* Exercise objective: Looking at the data below, count the lines that contain the string "Travellink". Write only the total.
━━━━━ Data under study ━━━━━
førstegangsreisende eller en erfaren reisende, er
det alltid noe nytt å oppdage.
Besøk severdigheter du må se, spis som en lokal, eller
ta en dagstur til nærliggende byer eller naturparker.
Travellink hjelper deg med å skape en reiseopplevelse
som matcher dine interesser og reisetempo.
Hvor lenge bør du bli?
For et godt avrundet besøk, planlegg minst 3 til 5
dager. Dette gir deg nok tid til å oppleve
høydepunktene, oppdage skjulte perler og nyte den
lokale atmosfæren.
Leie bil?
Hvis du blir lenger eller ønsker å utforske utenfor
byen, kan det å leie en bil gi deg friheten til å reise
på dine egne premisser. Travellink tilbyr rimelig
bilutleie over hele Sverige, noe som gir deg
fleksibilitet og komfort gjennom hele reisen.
━━━━━
━━━━━ Data under study ━━━━━
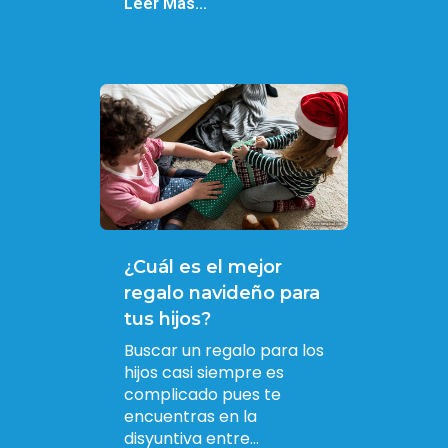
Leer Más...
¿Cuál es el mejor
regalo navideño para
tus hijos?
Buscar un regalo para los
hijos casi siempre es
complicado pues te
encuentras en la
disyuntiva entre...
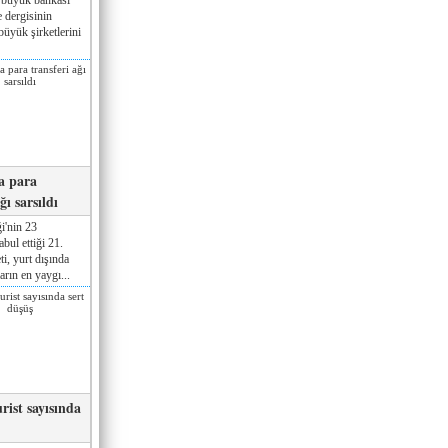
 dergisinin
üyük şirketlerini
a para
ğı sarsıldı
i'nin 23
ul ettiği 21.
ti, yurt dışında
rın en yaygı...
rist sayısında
━━━━━
* Your solution: 2